Video: Ryan Kinser on teacher evaluation.

Hey John,

Watch this until 3:15 first.

Yes, it’s Bill Gates, doing an interview with the Washington Post. Obviously, he has a lot to say, but he makes a few arguments that made me go “Hmmph” loudly. While I’ve voiced my displeasure with his position in education more often than not, I also want to work with the arguments he’s making. For the purposes of this specific arguments, I’ll just focus on his first comparison of student assessment and teacher assessment.

He is correct in stating that students get evaluated all the time, from the first time they enter a classroom all the way through college and beyond. Getting a degree demands having plenty of tests getting thrown at you, high-stakes or otherwise. These tests often determine if you achieve the next level or not, and whether we like them or not. That’s our current education system, so ramping up the amount of tests only perpetuates the status quo. I’m not in the camp that says, “Teachers shouldn’t get evaluated, but students should.” Professionals get evaluations all the time.

I just can’t help but wonder if we actually evaluate students the right way, and if the measure we currently have for student achievement helps determine success in life after college. One should argue that far too many factors come into play when looking on a case-by-case basis.

Bill Gates is often called the exception that proves the rule: he couldn’t care less about graduating from college and he’s had a longstanding seat at making decisions about education from a wealth amassed from not getting any degrees.

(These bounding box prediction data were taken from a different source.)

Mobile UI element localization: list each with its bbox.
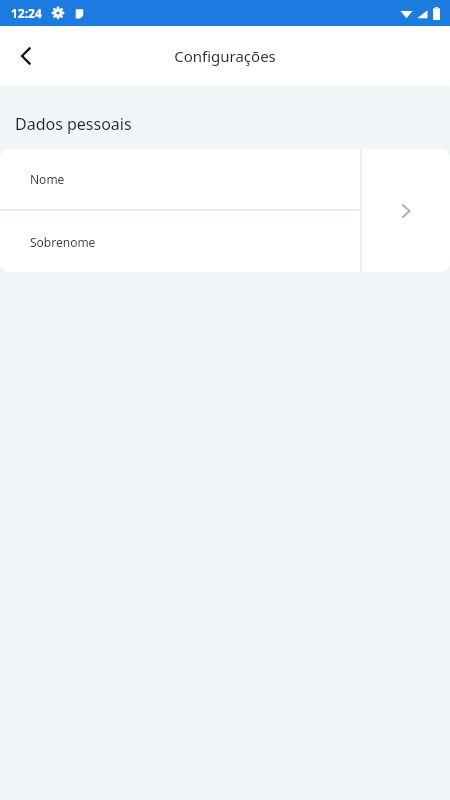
button[interactable]: Sobrenome	[0, 211, 360, 272]
button[interactable]: Open personal data	[362, 149, 450, 272]
staticText: Dados pessoais	[15, 113, 132, 135]
button[interactable]: Back	[6, 36, 46, 76]
button[interactable]: Nome	[0, 149, 360, 209]
staticText: Configurações	[174, 46, 276, 66]
staticText: 12:24	[11, 5, 42, 21]
staticText: Sobrenome	[30, 234, 96, 250]
staticText: Nome	[30, 171, 65, 187]
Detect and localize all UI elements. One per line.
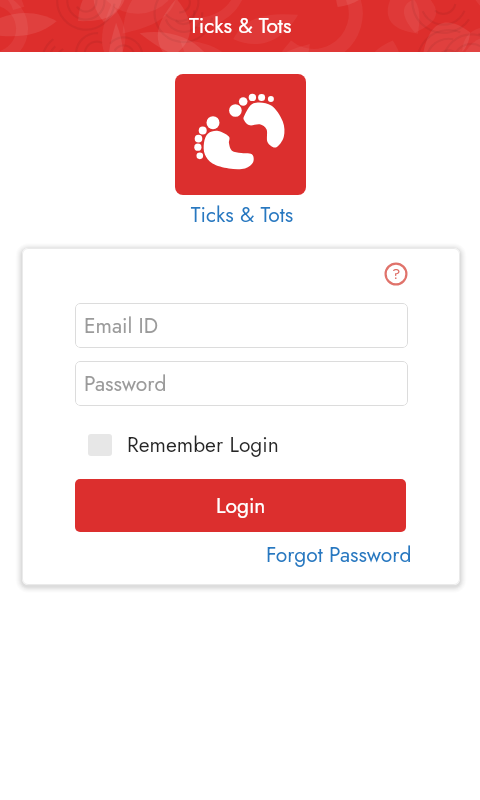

Conversely, we’ve seen a growing trend of intellectually capable poor students not get into college and driven college students stay unemployed for longer periods of time due to a stingy and inward-looking job market. Our supposed meritocracy isn’t that fair.

Thus, if student assessment as it currently stands isn’t the only driver for student achievement, then how can teacher assessment modeled after his student argument be trusted as a viable measure for determining student achievement? It’s odd.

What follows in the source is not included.